Por último, se compró un paquete de tabaco; había dejado de fumar hacía diez años, pero de vez en cuando tenía recaídas y experimentaba un repentino deseo de nicotina. Sin abrirla, se metió la cajetilla en el bolsillo de la cazadora. La última visita fue a una óptica, donde encargó unas lentillas nuevas y adquirió una solución limpiadora.
A eso de las dos ya había vuelto a Hedeby; estaba quitándole las etiquetas del precio a la ropa cuando se abrió la puerta. Una mujer rubia de unos cincuenta años llamó al marco de la puerta de la cocina al mismo tiempo que cruzaba el umbral. Traía un bizcocho en un plato.
—Hola, sólo quería darte la bienvenida. Me llamo Helen Nilsson y vivo justo enfrente, así que somos vecinos.
Mikael le estrechó la mano y se presentó.
—Ya sé quién eres; te he visto en la tele. Me alegro de ver luces encendidas en esta casita por las noches.
Mikael se puso a preparar café para los dos; ella intentó excusarse, pero, aun así, se sentó a la mesa de la cocina. Miró por la ventana de reojo.
—Aquí viene Henrik con mi marido. Por lo visto te hacían falta unas cajas.
Henrik Vanger y Gunnar Nilsson se detuvieron fuera con un carrito; Mikael se apresuró a salir para saludar y ayudarles con las cuatro cajas de cartón.
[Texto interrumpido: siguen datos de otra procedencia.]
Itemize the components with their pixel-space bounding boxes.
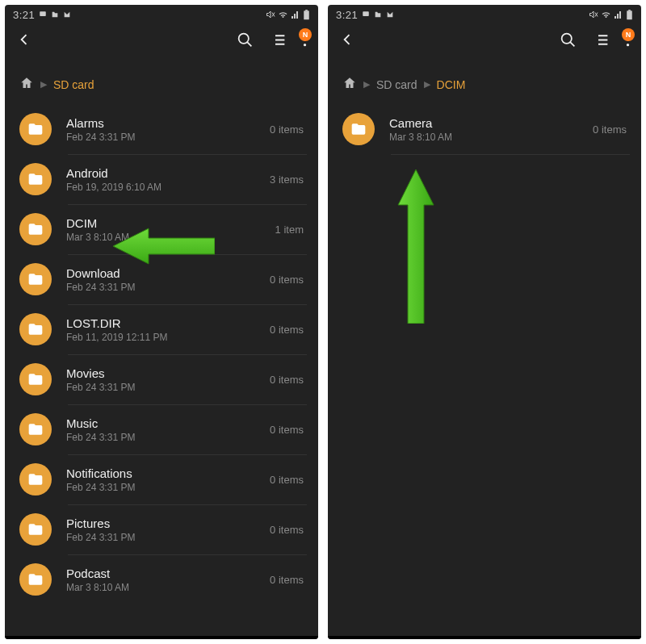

Las dejaron en el suelo, junto a la cocina de hierro. Mikael puso las tazas de café sobre la mesa y cortó el bizcocho de Helen.
Gunnar y Helen le resultaron simpáticos. No daban la impresión de tener mucha curiosidad por saber por qué Mikael se encontraba en Hedestad; el hecho de que trabajara para Henrik Vanger parecía ser suficiente explicación. Mikael observaba la relación entre los Nilsson y Henrik Vanger y constató que no era nada afectada y que estaba exenta de la clásica subordinación entre el señor y el personal de servicio. Charlaron sobre el pueblo y sobre quién había construido la casita en la que se alojaba Mikael. El matrimonio Nilsson corregía a Vanger cuando la memoria le fallaba; y éste, por su parte, contó una divertida anécdota. Una noche Gunnar Nilsson descubrió al tonto del pueblo del otro lado del puente intentando entrar por la ventana de la casita. Nilsson se había acercado para preguntarle al torpe ladrón por qué no entraba por la puerta, que no estaba cerrada con llave.
Gunnar Nilsson examinó con cierto escepticismo el pequeño televisor, e invitó a Mikael a ir a su casa por las noches si quería ver algún programa de la tele. Tenían antena parabólica.
Henrik Vanger permaneció un rato más en la casa después de que el matrimonio Nilsson se marchara. El viejo comentó que le parecía mejor que el propio Mikael ordenara el archivo y que subiera a verle si le surgía alguna duda. Mikael le dio las gracias y aseguró que no habría ningún problema.
Cuando Mikael se quedó solo, llevó las cajas al estudio y se puso a revisar el contenido.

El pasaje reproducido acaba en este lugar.